In S901, the MPU 201 determines whether the printing operation on the first side of the second sheet 1-B is complete. If the printing operation on the first side of the second sheet 1-B is complete (YES in S901), the process proceeds to S902. If the printing operation on the first side of the second sheet 1-B is not complete (NO in S901), the printing operation on the second sheet 1-B continues until it is complete.

In S902, the MPU 201 checks the position of the end 1-B-a of the second sheet 1-B and determines whether it is upstream of POS 3 in the conveying direction.
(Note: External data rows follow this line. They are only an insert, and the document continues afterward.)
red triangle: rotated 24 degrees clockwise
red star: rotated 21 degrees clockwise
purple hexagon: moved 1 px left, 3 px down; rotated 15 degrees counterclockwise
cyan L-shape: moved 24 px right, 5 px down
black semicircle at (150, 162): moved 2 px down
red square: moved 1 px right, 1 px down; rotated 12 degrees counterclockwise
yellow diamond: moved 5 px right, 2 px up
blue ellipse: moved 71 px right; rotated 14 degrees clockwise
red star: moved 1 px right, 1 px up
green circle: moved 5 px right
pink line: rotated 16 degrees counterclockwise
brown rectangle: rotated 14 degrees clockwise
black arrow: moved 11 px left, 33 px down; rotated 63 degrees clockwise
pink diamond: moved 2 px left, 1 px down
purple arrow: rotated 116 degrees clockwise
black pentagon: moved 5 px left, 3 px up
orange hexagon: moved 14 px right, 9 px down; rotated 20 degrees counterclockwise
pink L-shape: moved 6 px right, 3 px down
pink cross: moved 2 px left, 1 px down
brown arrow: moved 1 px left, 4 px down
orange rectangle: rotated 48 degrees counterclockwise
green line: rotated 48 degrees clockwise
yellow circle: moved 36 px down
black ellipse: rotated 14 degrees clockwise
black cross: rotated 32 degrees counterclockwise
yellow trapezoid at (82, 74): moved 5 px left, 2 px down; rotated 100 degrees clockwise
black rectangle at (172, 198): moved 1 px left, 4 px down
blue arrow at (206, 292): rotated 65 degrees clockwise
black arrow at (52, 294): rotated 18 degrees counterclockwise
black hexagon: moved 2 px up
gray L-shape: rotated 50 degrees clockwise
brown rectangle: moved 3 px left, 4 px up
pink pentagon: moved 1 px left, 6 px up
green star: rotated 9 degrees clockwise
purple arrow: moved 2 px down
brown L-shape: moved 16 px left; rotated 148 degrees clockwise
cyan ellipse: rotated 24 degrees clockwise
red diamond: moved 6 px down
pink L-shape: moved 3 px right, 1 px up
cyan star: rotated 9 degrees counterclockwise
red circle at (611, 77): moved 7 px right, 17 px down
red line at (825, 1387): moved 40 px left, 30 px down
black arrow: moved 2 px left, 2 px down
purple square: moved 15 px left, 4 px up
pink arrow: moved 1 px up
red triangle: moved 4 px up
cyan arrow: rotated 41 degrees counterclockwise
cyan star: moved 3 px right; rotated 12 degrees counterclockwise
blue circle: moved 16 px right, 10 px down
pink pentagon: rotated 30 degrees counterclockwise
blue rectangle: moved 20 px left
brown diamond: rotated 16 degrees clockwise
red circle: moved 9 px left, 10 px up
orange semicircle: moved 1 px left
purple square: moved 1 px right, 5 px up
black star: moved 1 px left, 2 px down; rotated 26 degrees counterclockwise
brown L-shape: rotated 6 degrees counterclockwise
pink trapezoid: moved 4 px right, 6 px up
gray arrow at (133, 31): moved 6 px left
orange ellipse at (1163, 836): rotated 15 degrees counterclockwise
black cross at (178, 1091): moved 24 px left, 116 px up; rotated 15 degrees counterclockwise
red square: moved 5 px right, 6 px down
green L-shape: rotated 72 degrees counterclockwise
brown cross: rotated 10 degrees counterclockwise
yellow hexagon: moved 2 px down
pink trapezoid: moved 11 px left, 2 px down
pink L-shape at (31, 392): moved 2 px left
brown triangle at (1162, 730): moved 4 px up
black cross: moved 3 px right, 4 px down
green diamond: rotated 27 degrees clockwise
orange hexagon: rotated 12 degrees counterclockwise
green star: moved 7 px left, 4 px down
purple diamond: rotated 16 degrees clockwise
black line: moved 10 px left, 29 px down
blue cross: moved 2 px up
If the end 1-B-a of the second sheet 1-B is upstream of POS 3 (YES in S902), the process proceeds to S905; if not (NO in S902), the process proceeds to S903. Here, when the end 1-B-a of the second sheet 1-B is not upstream of POS 3, this means that the second sheet 1-B and the first sheet 1-A at least partially overlap between POS 2 and POS 3, as shown in ST11 in FIG. 4.

At S903, the MPU 201 rotates the conveying rollers 5 and the discharge rollers 9 to convey the second sheet 1-B upstream in the conveying direction.

In S904, the MPU 201 determines whether the end 1-B-a of the second sheet 1-B has reached POS 3. If the end 1-B-a of the second sheet 1-B has reached POS 3 (YES in S904), the process proceeds to S909; if it has not reached POS 3 (NO in S904), the transport of the second sheet 1-B continues.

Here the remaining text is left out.